Members of my congregation brought to my attention Tim Newcomb's "Lisman Campaign Goes Negative" cartoon, published in your paper [June 8]. This cartoon is highly objectionable. It depicts Bruce Lisman wallowing in a pigsty, calling his opponent Phil Scott a "schlemiel." It is highly offensive, not only to Mr. Lisman, but to the entire Jewish community. While not directly calling attention to Mr. Lisman's Jewish background, it relies upon age-old anti-Semitic stereotypical images and depictions of Jews as the hated "other," as if beneath the dignity of the gentile who stands above, clean and pure. In a time of so much hate-filled language in the public sphere, we all need to be extremely careful and mindful of how we communicate. Your paper should not publish hate speech, and this is most definitely that. In the interest of promoting appropriately thoughtful political discourse, I must ask that you remove this cartoon and apologize.
Rabbi Amy Joy Small
Small is senior rabbi at Burlington's Ohavi Zedek Synagogue.

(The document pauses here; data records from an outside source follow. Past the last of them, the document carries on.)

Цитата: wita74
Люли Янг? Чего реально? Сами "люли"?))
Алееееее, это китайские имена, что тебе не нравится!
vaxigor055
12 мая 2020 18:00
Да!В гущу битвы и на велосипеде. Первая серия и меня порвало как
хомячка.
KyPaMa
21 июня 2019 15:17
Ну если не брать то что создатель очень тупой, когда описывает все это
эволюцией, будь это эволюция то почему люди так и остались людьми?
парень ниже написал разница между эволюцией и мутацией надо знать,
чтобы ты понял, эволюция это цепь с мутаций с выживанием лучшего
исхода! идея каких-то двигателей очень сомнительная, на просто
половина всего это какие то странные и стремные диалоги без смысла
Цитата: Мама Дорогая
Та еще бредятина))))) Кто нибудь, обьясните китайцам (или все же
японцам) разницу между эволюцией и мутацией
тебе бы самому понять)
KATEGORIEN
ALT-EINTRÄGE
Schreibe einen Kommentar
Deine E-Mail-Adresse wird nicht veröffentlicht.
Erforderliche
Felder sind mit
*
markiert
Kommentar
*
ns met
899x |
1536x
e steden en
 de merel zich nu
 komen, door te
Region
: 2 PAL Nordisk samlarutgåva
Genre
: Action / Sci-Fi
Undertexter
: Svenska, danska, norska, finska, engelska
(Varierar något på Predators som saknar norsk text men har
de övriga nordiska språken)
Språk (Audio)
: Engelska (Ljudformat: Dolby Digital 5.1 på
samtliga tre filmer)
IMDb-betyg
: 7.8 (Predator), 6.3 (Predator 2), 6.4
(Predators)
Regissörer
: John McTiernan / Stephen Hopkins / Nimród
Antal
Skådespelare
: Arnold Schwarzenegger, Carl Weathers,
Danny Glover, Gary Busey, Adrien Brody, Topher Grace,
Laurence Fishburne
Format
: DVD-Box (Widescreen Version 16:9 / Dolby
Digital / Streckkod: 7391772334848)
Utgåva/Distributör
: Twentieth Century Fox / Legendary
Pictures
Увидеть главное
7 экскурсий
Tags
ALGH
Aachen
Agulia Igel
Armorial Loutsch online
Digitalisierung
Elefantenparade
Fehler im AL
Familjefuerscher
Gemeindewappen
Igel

The June 8 editorial cartoon by Tim Newcomb, "Lisman Campaign Goes Negative," disturbingly draws on centuries-old anti-Semitic stereotypes while making the point that the gubernatorial campaign has turned negative.
The use of the Yiddish word "schlemiel" in the caption gratuitously identifies gubernatorial hopeful Bruce Lisman as Jewish. And he is portrayed with a nose that appears a bit larger and a bit more hooked than his actual nose, a trope that has been historically used by bigots to represent "greedy" and "manipulative" Jews. Finally, placing him in the mud alongside a group of pigs — an animal that is unclean under Jewish law — also seems designed to offend.
We understand that the role of a cartoonist is to exaggerate realities to illustrate their point, but surely there is a way to articulate an editorial opinion without using offensive stereotypes about a candidate's religion.
Robert O. Trestan
Trestan is the New England regional director of the Anti-Defamation League.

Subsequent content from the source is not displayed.